Planetary Group Seminar: Debris disks: Comets, asteroids, and dust around stars (A. Krivov)

  • Date: May 10, 2016
  • Time: 02:00 PM - 03:00 PM (Local Time Germany)
  • Speaker: Alexander Krivov
  • Astrophysical Institute and University Observatory Friedrich Schiller University Jena
  • Location: MPS
  • Room: Auditorium
  • Host: Urs Mall
Planetary Group Seminar: Debris disks: Comets, asteroids, and dust around stars (A. Krivov)

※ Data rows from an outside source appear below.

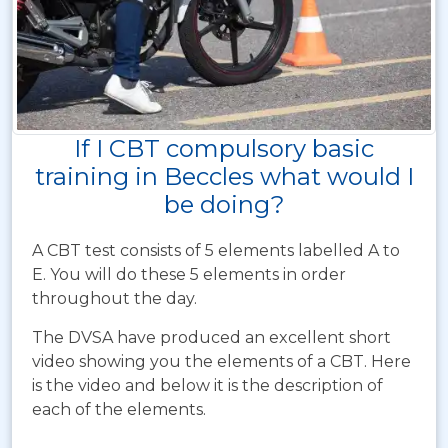
If I CBT compulsory basic
training in Beccles what would I
be doing?
A CBT test consists of 5 elements labelled A to
E. You will do these 5 elements in order
throughout the day.
The DVSA have produced an excellent short
video showing you the elements of a CBT. Here
is the video and below it is the description of
each of the elements.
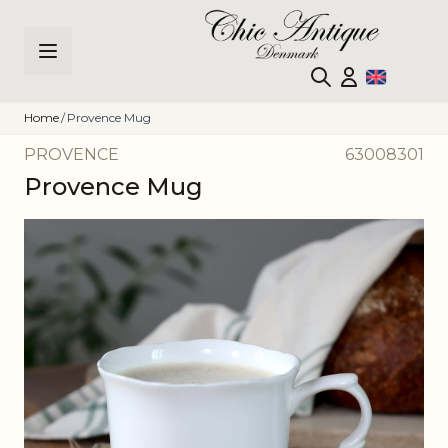
Skip to Content
Home
/
Provence Mug
PROVENCE
63008301
Provence Mug
Main image
Click to view image in fullscreen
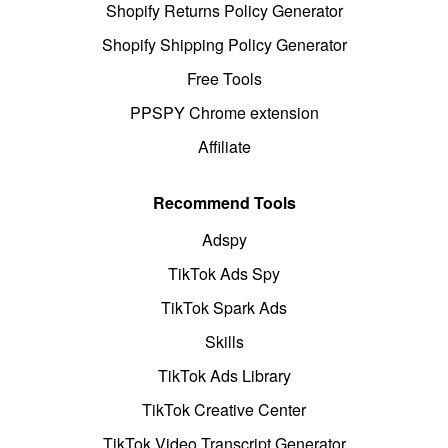
Shopify Returns Policy Generator
Shopify Shipping Policy Generator
Free Tools
PPSPY Chrome extension
Affiliate
Recommend Tools
Adspy
TikTok Ads Spy
TikTok Spark Ads
Skills
TikTok Ads Library
TikTok Creative Center
TikTok Video Transcript Generator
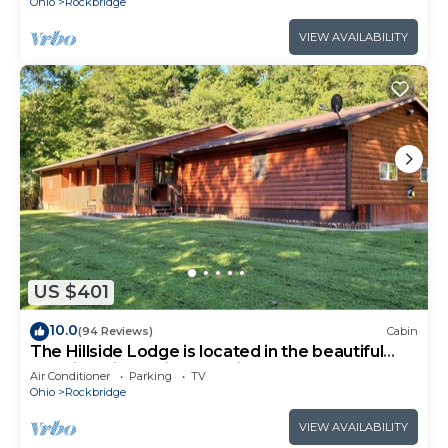
Ohio
Rockbridge
VIEW AVAILABILITY
US $401
10.0
(94 Reviews)
Cabin
The Hillside Lodge is located in the beautiful
Hocking Hills region of Ohio!
Air Conditioner
Parking
TV
Ohio
Rockbridge
VIEW AVAILABILITY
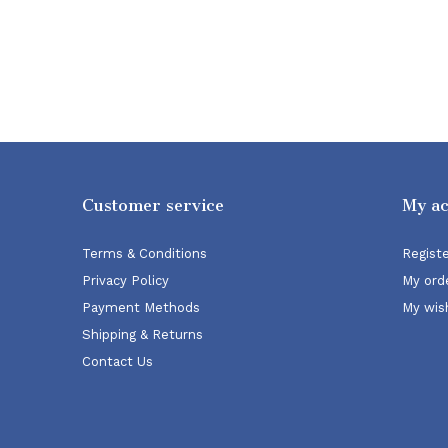
Customer service
My a
Terms & Conditions
Regist
Privacy Policy
My ord
Payment Methods
My wish
Shipping & Returns
Contact Us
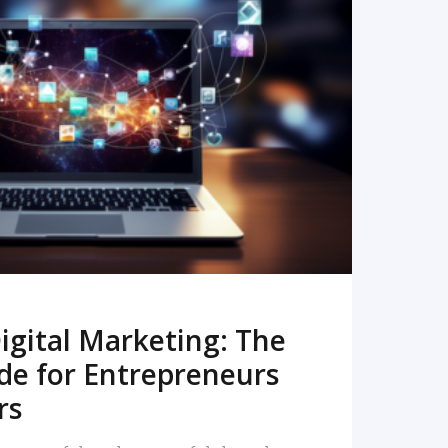
READ MORE
igital Marketing: The
de for Entrepreneurs
rs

While planets are the most treasured outcome of the planet formation process, they are not the sole component of planetary systems.  Our solar system harbors numerous comets and asteroids, which represent left-over material that failed to grow into full-sized planets. Furthermore, the solar system is immersed in an ethereal sheet of dust that is continually replenished by these small bodies as a result of their mutual collisions, as well as tidal and thermal disintegration.  Over the last three decades, a similar view has been emerging for other stars.  The belts of left-over planetesimals and their dust, commonly referred to as debris disks, have now been found to be nearly as common around nearby stars as planets.  Most of the debris disks have been detected by thermal radiation of their dust in excess of the stellar photospheric emission, and about a hundred of dusty Kuiper-belt analogs have been spatially resolved in thermal emission of scattered light.  Also, gas emission has been detected in some of the younger disks and interpreted as outgassing of comets. Unlike in the solar system, the small bodies around other stars are not observable directly, yet some of their properties can be constrained from the observed dust emission through collisional and dynamical modeling.  The same applies to planets.  While possibilities of exoplanet detection techniques still remain very limited, the debris disk structure readily revealed by the resolved images can be used to pinpoint the perturbing planets and, as the debris likely traces the dynamical stability regions, can tell us where there are no planets.  Apart from the cold debris dust stemming from the Kuiper-belt analogs, warm dust is often seen closer to the stars.  This dust may be either a signature of asteroid belts or witness the inward transport from the exo-Kuiper belts.  Unluckily, this `exozodiacal' dust has also been realized as a potential obstacle for the upcoming terrestrial planet searches.  This talk will outline essential observational results on debris disks, summarize their basic physics, and show how the study of debris disks influences our understanding of planetary systems.